Makefile Tip: Keep-Going
This is a small post on patterns in Make in response to a frustrating error in which I would generate, say, 400 tasks for Make but Make would complete only a small subset and quit. Here is a small example and an explanation.
A common workflow in our lab is to receive a set of large paired-end fastq files that needs to be demultiplexed by a barcode and each file needs to be subsequently split.
### Simple Data Processing
###
###
SHELL := /bin/bash
.SECONDARY:
# obtain the sample names from the first column of
# a file. skip the first entry which is a column header
$(samples): $(shell cut -f 1 ${mappingfile} | cut -d$$'\n' -f 2-)
#register fastas/% and denoised/%
$(fastqs): $(patsubst %, fastqs/%.fastq, $(samples))
$(denoised): $(patsubst %, denoised/%.fastq, $(samples))
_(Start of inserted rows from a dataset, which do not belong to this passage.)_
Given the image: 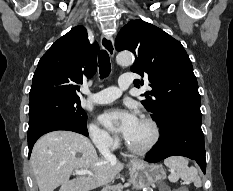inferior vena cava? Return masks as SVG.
<instances>
[{"label":"inferior vena cava","instance_id":"602c4592","mask_svg":"<svg viewBox=\"0 0 233 191\" xmlns=\"http://www.w3.org/2000/svg\"><path fill=\"white\" fill-rule=\"evenodd\" d=\"M100 152L103 155V157L105 158V160L110 161V162L116 161V157L114 154L111 153L108 144H103L100 147Z\"/></svg>","mask_w":233,"mask_h":191}]
</instances>
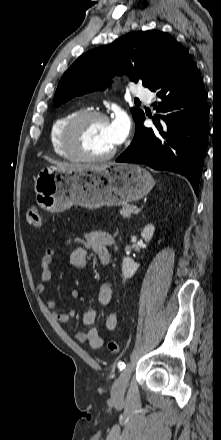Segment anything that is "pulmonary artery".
Returning <instances> with one entry per match:
<instances>
[{
    "instance_id": "obj_1",
    "label": "pulmonary artery",
    "mask_w": 221,
    "mask_h": 440,
    "mask_svg": "<svg viewBox=\"0 0 221 440\" xmlns=\"http://www.w3.org/2000/svg\"><path fill=\"white\" fill-rule=\"evenodd\" d=\"M133 94L141 99V100H145L150 102L152 99V93L150 90L146 89V88H137L134 90Z\"/></svg>"
}]
</instances>
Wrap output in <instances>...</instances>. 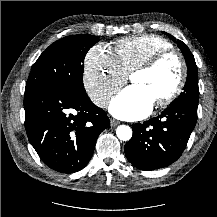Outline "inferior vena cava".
Masks as SVG:
<instances>
[{"label": "inferior vena cava", "instance_id": "602c4592", "mask_svg": "<svg viewBox=\"0 0 217 217\" xmlns=\"http://www.w3.org/2000/svg\"><path fill=\"white\" fill-rule=\"evenodd\" d=\"M109 96L107 94H101L93 99V103L97 106L104 107L108 102Z\"/></svg>", "mask_w": 217, "mask_h": 217}]
</instances>
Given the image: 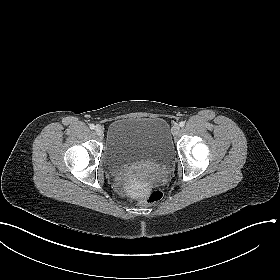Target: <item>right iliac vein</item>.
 Returning a JSON list of instances; mask_svg holds the SVG:
<instances>
[{"label": "right iliac vein", "mask_w": 280, "mask_h": 280, "mask_svg": "<svg viewBox=\"0 0 280 280\" xmlns=\"http://www.w3.org/2000/svg\"><path fill=\"white\" fill-rule=\"evenodd\" d=\"M95 132H96L97 135L101 136V135H103V133H104V129H103L102 126L97 125V126L95 127Z\"/></svg>", "instance_id": "1"}]
</instances>
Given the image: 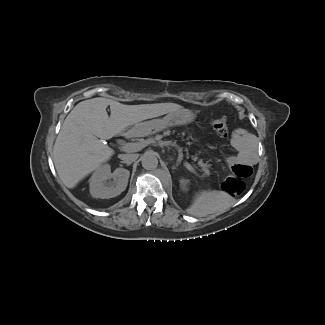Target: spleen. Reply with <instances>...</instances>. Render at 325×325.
Wrapping results in <instances>:
<instances>
[{"mask_svg":"<svg viewBox=\"0 0 325 325\" xmlns=\"http://www.w3.org/2000/svg\"><path fill=\"white\" fill-rule=\"evenodd\" d=\"M231 204V197L222 191H201L196 194L187 212L191 215L202 217L217 212H223L227 210Z\"/></svg>","mask_w":325,"mask_h":325,"instance_id":"3e777b00","label":"spleen"}]
</instances>
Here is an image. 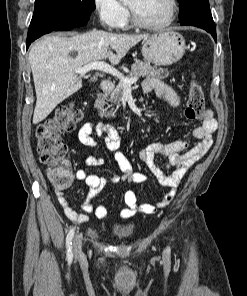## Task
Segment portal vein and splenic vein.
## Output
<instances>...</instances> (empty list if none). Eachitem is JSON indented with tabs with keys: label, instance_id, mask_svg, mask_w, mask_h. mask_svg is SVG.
<instances>
[{
	"label": "portal vein and splenic vein",
	"instance_id": "18ae733b",
	"mask_svg": "<svg viewBox=\"0 0 247 296\" xmlns=\"http://www.w3.org/2000/svg\"><path fill=\"white\" fill-rule=\"evenodd\" d=\"M91 70H98L102 71L108 74H111L115 77L119 78L120 83L122 84L124 89H130L131 85L135 82H137L138 77H133V78H127L125 77L122 73L117 71L114 67L110 66L109 64L103 62V61H98V62H91L88 63L80 68H77L75 72L80 75H84L87 72Z\"/></svg>",
	"mask_w": 247,
	"mask_h": 296
}]
</instances>
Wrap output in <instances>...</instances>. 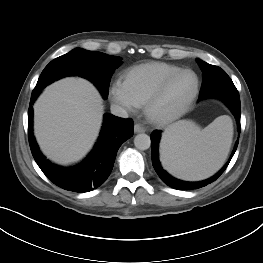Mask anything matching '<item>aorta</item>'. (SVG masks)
Listing matches in <instances>:
<instances>
[{"mask_svg":"<svg viewBox=\"0 0 263 263\" xmlns=\"http://www.w3.org/2000/svg\"><path fill=\"white\" fill-rule=\"evenodd\" d=\"M134 145L139 150H147L151 145L150 137L145 133L138 134L134 138Z\"/></svg>","mask_w":263,"mask_h":263,"instance_id":"obj_1","label":"aorta"}]
</instances>
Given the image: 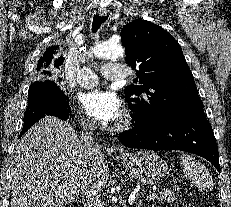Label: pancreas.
Returning a JSON list of instances; mask_svg holds the SVG:
<instances>
[{"label":"pancreas","mask_w":231,"mask_h":207,"mask_svg":"<svg viewBox=\"0 0 231 207\" xmlns=\"http://www.w3.org/2000/svg\"><path fill=\"white\" fill-rule=\"evenodd\" d=\"M158 195L160 200H164L168 203H171L175 200L174 193L172 191L164 190L159 192Z\"/></svg>","instance_id":"cf45deb5"}]
</instances>
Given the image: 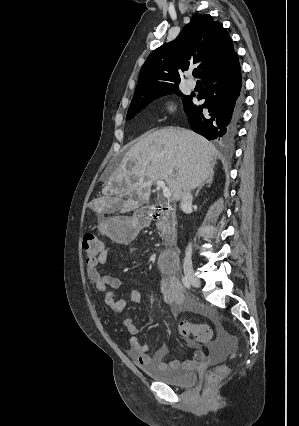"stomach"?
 I'll return each mask as SVG.
<instances>
[{
  "label": "stomach",
  "mask_w": 299,
  "mask_h": 426,
  "mask_svg": "<svg viewBox=\"0 0 299 426\" xmlns=\"http://www.w3.org/2000/svg\"><path fill=\"white\" fill-rule=\"evenodd\" d=\"M102 235H106L118 243H126L135 238L137 226L132 218L127 217H106L98 221L97 226Z\"/></svg>",
  "instance_id": "stomach-1"
}]
</instances>
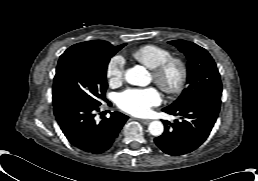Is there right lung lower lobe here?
<instances>
[{"mask_svg": "<svg viewBox=\"0 0 258 181\" xmlns=\"http://www.w3.org/2000/svg\"><path fill=\"white\" fill-rule=\"evenodd\" d=\"M53 106L57 122L68 141L92 154L107 151L128 119V116L115 112L110 118L96 123L94 117L99 108L74 100H61Z\"/></svg>", "mask_w": 258, "mask_h": 181, "instance_id": "98d812e1", "label": "right lung lower lobe"}]
</instances>
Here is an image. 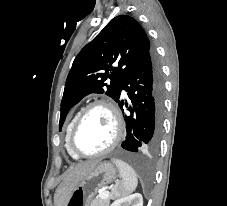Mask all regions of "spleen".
Here are the masks:
<instances>
[{"label": "spleen", "instance_id": "obj_1", "mask_svg": "<svg viewBox=\"0 0 227 206\" xmlns=\"http://www.w3.org/2000/svg\"><path fill=\"white\" fill-rule=\"evenodd\" d=\"M112 161L119 169L120 177L122 178L113 187L112 196L118 198L132 193L138 185L136 172L130 165L119 159H112Z\"/></svg>", "mask_w": 227, "mask_h": 206}]
</instances>
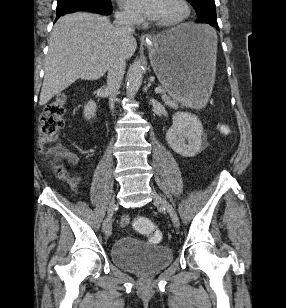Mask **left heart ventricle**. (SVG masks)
<instances>
[{"label": "left heart ventricle", "mask_w": 286, "mask_h": 308, "mask_svg": "<svg viewBox=\"0 0 286 308\" xmlns=\"http://www.w3.org/2000/svg\"><path fill=\"white\" fill-rule=\"evenodd\" d=\"M182 13V9L175 2V0H160L159 12L156 20H171L179 17Z\"/></svg>", "instance_id": "b2bd125f"}]
</instances>
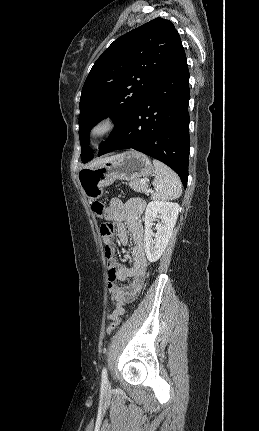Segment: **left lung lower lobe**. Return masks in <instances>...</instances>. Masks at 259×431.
<instances>
[{
  "mask_svg": "<svg viewBox=\"0 0 259 431\" xmlns=\"http://www.w3.org/2000/svg\"><path fill=\"white\" fill-rule=\"evenodd\" d=\"M189 98V70L181 47L117 132L99 147L98 156L113 150L135 149L172 168L186 188Z\"/></svg>",
  "mask_w": 259,
  "mask_h": 431,
  "instance_id": "1",
  "label": "left lung lower lobe"
}]
</instances>
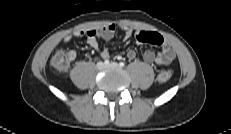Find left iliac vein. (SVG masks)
<instances>
[{
	"label": "left iliac vein",
	"instance_id": "obj_1",
	"mask_svg": "<svg viewBox=\"0 0 231 134\" xmlns=\"http://www.w3.org/2000/svg\"><path fill=\"white\" fill-rule=\"evenodd\" d=\"M119 65L116 63V62H112V63H110L107 67H114V68H116V67H118Z\"/></svg>",
	"mask_w": 231,
	"mask_h": 134
}]
</instances>
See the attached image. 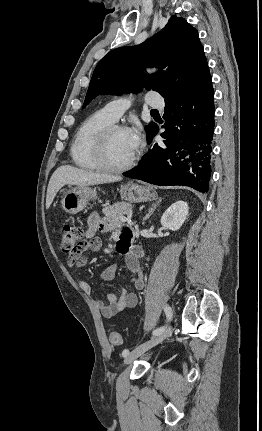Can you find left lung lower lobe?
<instances>
[{"mask_svg":"<svg viewBox=\"0 0 262 431\" xmlns=\"http://www.w3.org/2000/svg\"><path fill=\"white\" fill-rule=\"evenodd\" d=\"M212 78L183 95L165 99L161 133L164 138L145 154L126 177L162 186H188L207 192L211 176V141L214 134ZM159 128H153L150 143Z\"/></svg>","mask_w":262,"mask_h":431,"instance_id":"0a47b994","label":"left lung lower lobe"}]
</instances>
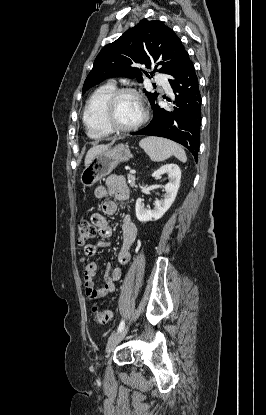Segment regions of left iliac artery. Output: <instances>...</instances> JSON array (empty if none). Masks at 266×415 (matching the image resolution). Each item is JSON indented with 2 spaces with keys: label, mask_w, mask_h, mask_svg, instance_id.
Masks as SVG:
<instances>
[{
  "label": "left iliac artery",
  "mask_w": 266,
  "mask_h": 415,
  "mask_svg": "<svg viewBox=\"0 0 266 415\" xmlns=\"http://www.w3.org/2000/svg\"><path fill=\"white\" fill-rule=\"evenodd\" d=\"M124 325H125L124 320H121V322H120V324H119V326L117 328V332L121 331L124 328Z\"/></svg>",
  "instance_id": "44dca946"
}]
</instances>
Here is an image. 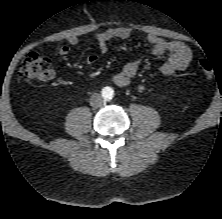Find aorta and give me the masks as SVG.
<instances>
[{"label": "aorta", "mask_w": 222, "mask_h": 219, "mask_svg": "<svg viewBox=\"0 0 222 219\" xmlns=\"http://www.w3.org/2000/svg\"><path fill=\"white\" fill-rule=\"evenodd\" d=\"M104 94L106 95L107 98H111L113 95V91L111 88L108 87L104 90Z\"/></svg>", "instance_id": "762f6f07"}]
</instances>
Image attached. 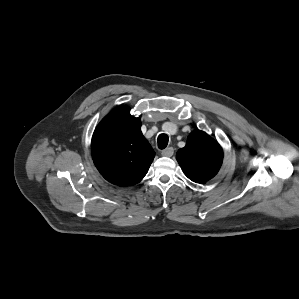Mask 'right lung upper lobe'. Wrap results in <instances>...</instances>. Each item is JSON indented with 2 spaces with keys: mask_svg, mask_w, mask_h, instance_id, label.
<instances>
[{
  "mask_svg": "<svg viewBox=\"0 0 299 299\" xmlns=\"http://www.w3.org/2000/svg\"><path fill=\"white\" fill-rule=\"evenodd\" d=\"M141 121L126 106L112 110L96 127L91 153L95 166L110 183L125 187L146 175L155 152L141 132Z\"/></svg>",
  "mask_w": 299,
  "mask_h": 299,
  "instance_id": "1",
  "label": "right lung upper lobe"
}]
</instances>
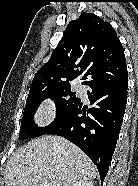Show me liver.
I'll return each instance as SVG.
<instances>
[{"instance_id":"obj_1","label":"liver","mask_w":138,"mask_h":186,"mask_svg":"<svg viewBox=\"0 0 138 186\" xmlns=\"http://www.w3.org/2000/svg\"><path fill=\"white\" fill-rule=\"evenodd\" d=\"M97 168L76 145L58 136H43L21 147L8 161L6 186H72L92 180Z\"/></svg>"}]
</instances>
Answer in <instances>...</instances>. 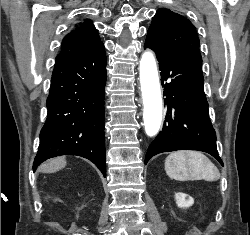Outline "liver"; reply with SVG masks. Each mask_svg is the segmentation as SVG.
<instances>
[{"instance_id": "obj_1", "label": "liver", "mask_w": 250, "mask_h": 235, "mask_svg": "<svg viewBox=\"0 0 250 235\" xmlns=\"http://www.w3.org/2000/svg\"><path fill=\"white\" fill-rule=\"evenodd\" d=\"M65 166H66L65 158L59 157L42 164L39 168V171L43 173H54L56 171L63 169Z\"/></svg>"}]
</instances>
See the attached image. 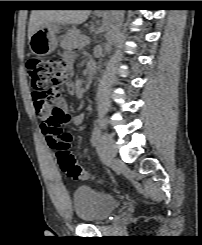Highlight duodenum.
<instances>
[{"label":"duodenum","mask_w":202,"mask_h":245,"mask_svg":"<svg viewBox=\"0 0 202 245\" xmlns=\"http://www.w3.org/2000/svg\"><path fill=\"white\" fill-rule=\"evenodd\" d=\"M86 73H87V76H86L85 84H86V86H89V85H91V83L93 82L94 77H95V67L93 64L87 65Z\"/></svg>","instance_id":"obj_1"}]
</instances>
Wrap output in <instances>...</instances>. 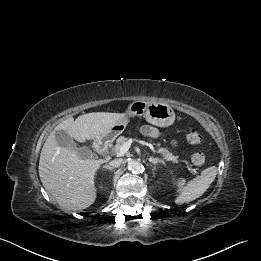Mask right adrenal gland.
Returning <instances> with one entry per match:
<instances>
[{"label": "right adrenal gland", "instance_id": "right-adrenal-gland-1", "mask_svg": "<svg viewBox=\"0 0 261 261\" xmlns=\"http://www.w3.org/2000/svg\"><path fill=\"white\" fill-rule=\"evenodd\" d=\"M103 168H105V169H107V170H109V171H112L113 170V168L112 167H110L109 165H104L103 166Z\"/></svg>", "mask_w": 261, "mask_h": 261}]
</instances>
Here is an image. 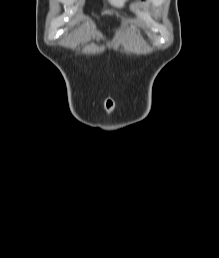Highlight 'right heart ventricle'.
Masks as SVG:
<instances>
[{"instance_id": "e07e8e85", "label": "right heart ventricle", "mask_w": 219, "mask_h": 258, "mask_svg": "<svg viewBox=\"0 0 219 258\" xmlns=\"http://www.w3.org/2000/svg\"><path fill=\"white\" fill-rule=\"evenodd\" d=\"M108 1H109V3H110L113 7L117 8V9H123V8H125V7L128 5V3H129V0H108Z\"/></svg>"}]
</instances>
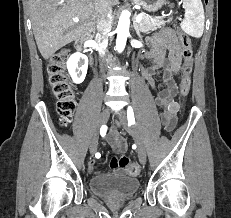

#demultiplex individual samples/fastqs from the master
generatefastqs.txt:
python generatefastqs.py big.fastq -outdir fastqs
# register the fastqs
$(fastqs): generatefastqs
# process each fastq
$(denoised): denoised/%: fastq/%
denoise -in $< -out $@
all: $(denoised)
Run The Sample and Encounter Premature Termination#
# start make with 20 processes
# this would fail
make all -j 20
Solution!#
# -k will ignore failed subprocesses and attempt each target.
make -k -j 20
In my case some of the files may have too few sequences to generate an output and this would trigger an error in make which would then stop all except the existing processes. Effectively it rendered Make useless as a build tool. The addition og -k of –keep-going forces Make to evaluate all non-dependent jobs. In my case that means that a single low quality or low-abundance sample won’t hold up the entire processing job.